On a slightly more substantial level, one could argue that limiting the film’s perspective to mostly Shinji limits its impact. The death of the Clone Rei relatively early on being the example I suspect many will glom onto. But I think this is the wrong tack to take. Shinji, despite everything, has been all of us. Which is not to say he is all of us. Some folks, even some who love Evangelion dearly, have left that particularly dark phase of our mental illnesses long behind us. But we have all been “back there”, where every room is suffocating, and any activity is a distraction from our mind’s attempt to eat itself. And the fear of going “back there”, of possibly hurting yourself or worse, hurting others, is very real. Which is the exact thing that makes it so cathartic when, pushing back against twenty-six years of history, his own initial characterization, and the countless reductionist depictions of the character as a spineless wimp, Shinji wins. The Son, finally understanding his Father, vanquishes him without further struggle.

The new world he creates, as he is made able to do, is not some perfect paradise. It is a world not unlike ours, though I suspect, perhaps, a little brighter. Of course any distance between the two is a mere illusion. After such a long time clawing at one’s own soul, any daylight is welcome.

If the film’s climax seems to leave some questions unanswered, they simply don’t feel relevant. It’s Mari who pulls Shinji from his rapidly-fading sketch world into the new universe he’s created.

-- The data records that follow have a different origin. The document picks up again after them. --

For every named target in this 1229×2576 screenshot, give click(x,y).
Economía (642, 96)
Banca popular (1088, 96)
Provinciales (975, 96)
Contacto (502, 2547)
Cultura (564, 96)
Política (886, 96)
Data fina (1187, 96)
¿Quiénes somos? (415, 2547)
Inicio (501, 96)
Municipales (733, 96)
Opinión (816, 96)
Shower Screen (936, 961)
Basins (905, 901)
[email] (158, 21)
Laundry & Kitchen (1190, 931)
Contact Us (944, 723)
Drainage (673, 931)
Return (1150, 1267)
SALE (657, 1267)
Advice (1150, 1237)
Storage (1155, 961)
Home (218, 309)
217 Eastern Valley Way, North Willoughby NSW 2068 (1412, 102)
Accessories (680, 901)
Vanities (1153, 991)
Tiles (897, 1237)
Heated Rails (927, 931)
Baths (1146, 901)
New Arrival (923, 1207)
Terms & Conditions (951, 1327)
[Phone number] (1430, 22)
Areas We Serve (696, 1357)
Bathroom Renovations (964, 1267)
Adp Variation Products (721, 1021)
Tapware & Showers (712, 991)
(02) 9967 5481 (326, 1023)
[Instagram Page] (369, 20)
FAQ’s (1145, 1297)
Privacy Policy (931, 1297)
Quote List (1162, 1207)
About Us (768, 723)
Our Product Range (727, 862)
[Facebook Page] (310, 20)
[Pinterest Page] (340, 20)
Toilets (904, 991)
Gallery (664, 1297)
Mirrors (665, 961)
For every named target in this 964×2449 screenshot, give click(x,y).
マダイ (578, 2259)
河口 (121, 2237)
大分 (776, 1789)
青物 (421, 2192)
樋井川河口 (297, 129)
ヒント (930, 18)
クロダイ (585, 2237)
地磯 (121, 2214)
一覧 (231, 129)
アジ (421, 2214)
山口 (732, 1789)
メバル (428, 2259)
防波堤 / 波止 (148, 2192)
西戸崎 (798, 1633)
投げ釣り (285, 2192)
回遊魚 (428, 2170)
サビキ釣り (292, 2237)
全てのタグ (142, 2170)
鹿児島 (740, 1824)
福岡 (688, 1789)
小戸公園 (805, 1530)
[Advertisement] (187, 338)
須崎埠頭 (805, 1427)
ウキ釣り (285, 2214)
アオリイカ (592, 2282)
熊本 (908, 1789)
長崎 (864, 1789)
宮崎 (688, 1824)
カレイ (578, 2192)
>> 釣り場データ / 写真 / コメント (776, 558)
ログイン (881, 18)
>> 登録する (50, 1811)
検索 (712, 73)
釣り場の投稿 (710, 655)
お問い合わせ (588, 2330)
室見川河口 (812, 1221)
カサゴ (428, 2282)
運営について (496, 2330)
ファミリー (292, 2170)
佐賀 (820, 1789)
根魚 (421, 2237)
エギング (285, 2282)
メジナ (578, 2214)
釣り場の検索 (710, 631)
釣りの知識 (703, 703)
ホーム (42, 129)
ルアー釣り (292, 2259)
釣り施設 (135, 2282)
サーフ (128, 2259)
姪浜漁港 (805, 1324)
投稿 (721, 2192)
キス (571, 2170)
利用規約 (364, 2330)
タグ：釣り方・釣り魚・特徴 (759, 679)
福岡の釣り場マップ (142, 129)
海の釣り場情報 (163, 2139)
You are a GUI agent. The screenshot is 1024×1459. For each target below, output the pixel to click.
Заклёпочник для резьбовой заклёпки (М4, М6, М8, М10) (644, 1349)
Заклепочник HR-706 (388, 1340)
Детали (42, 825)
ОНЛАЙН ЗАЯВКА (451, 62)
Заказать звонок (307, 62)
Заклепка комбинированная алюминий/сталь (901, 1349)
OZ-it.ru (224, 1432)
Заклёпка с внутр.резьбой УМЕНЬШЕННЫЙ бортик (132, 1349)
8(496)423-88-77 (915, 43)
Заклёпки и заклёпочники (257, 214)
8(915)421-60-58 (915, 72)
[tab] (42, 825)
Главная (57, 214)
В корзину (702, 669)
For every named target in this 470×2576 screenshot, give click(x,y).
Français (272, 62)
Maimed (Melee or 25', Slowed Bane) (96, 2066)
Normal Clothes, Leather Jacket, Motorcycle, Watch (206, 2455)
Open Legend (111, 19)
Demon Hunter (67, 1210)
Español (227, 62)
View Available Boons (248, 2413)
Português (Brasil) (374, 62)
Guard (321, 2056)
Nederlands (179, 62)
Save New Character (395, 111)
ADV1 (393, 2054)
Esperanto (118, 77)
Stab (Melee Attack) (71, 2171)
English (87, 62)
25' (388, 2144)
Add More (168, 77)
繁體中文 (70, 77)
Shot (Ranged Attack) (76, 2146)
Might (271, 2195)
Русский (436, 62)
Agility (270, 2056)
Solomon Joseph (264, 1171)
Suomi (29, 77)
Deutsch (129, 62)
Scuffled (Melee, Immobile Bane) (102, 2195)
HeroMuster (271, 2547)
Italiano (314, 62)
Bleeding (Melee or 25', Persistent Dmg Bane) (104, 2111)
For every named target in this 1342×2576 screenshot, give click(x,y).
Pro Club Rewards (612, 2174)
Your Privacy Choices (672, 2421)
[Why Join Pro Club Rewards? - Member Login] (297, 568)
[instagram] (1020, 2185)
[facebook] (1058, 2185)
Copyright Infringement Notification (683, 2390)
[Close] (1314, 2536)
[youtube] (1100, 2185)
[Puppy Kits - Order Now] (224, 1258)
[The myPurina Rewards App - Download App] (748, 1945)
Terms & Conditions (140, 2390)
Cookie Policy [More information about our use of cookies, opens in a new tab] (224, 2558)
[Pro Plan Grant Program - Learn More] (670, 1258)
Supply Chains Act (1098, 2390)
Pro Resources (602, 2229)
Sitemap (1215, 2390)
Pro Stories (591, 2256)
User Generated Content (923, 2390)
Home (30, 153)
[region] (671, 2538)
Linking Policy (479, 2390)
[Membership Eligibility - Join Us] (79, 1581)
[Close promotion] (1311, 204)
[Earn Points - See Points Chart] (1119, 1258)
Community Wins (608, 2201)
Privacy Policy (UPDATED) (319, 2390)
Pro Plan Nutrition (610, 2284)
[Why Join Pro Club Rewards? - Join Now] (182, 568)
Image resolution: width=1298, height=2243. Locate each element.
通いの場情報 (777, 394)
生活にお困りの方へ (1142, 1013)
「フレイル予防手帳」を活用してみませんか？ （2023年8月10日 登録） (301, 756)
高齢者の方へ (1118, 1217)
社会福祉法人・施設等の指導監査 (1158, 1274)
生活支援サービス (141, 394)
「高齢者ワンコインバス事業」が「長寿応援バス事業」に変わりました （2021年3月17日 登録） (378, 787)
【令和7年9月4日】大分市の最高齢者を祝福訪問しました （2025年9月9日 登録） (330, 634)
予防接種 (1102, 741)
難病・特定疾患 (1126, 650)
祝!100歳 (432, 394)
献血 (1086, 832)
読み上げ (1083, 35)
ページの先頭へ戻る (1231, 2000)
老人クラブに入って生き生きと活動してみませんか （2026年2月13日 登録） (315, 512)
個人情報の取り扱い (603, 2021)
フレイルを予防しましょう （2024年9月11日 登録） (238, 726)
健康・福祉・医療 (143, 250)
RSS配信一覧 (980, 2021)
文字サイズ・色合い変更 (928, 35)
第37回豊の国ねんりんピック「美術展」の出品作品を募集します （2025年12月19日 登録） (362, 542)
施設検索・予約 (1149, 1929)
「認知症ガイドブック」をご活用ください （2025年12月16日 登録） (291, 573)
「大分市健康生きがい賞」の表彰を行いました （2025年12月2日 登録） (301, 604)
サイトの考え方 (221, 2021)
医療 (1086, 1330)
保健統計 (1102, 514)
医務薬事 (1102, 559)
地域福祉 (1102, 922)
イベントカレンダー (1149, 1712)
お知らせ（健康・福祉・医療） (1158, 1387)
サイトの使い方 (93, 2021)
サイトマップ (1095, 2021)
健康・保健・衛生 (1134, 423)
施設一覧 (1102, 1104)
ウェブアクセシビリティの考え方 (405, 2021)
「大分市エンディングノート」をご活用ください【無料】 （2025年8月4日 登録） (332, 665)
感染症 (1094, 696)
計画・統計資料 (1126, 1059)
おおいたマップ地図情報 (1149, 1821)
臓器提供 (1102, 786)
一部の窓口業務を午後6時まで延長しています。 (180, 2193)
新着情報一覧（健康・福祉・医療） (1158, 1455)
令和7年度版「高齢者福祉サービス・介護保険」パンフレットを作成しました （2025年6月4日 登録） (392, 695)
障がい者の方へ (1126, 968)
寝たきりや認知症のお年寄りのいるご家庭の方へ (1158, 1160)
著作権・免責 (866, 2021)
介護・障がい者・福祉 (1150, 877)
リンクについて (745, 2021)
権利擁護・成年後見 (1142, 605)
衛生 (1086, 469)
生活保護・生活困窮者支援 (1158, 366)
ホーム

The ending scene depicts Shinji, now an adult, living a truly, peacefully, ordinary life.

And so, the Sun shines on a world without Evangelions, and, for us, without Evangelion.

I am reminded by Thrice’s finale not so much of any other piece of Eva media, or indeed any of Gainax’s other marquee properties. Instead, my mind turns to the finale of the largely-overlooked Wish Upon The Pleiades. In that series’ finale, which marked the end of Studio Gainax’s time as a going concern as a producer of TV anime, no words are wasted on complicated, overwrought goodbyes. Instead, as here, it’s simply on to the next. The next universe, the next adventure, the next dawn, or, if you prefer, the neon genesis.

The final remarkable thing about Thrice Upon a Time is that it puts Neon Genesis Evangelion on the whole in the past, and at the same time, immortalizes it for the future. The end of an era, but the beginning of a new day. It is over, but it will be with us forever.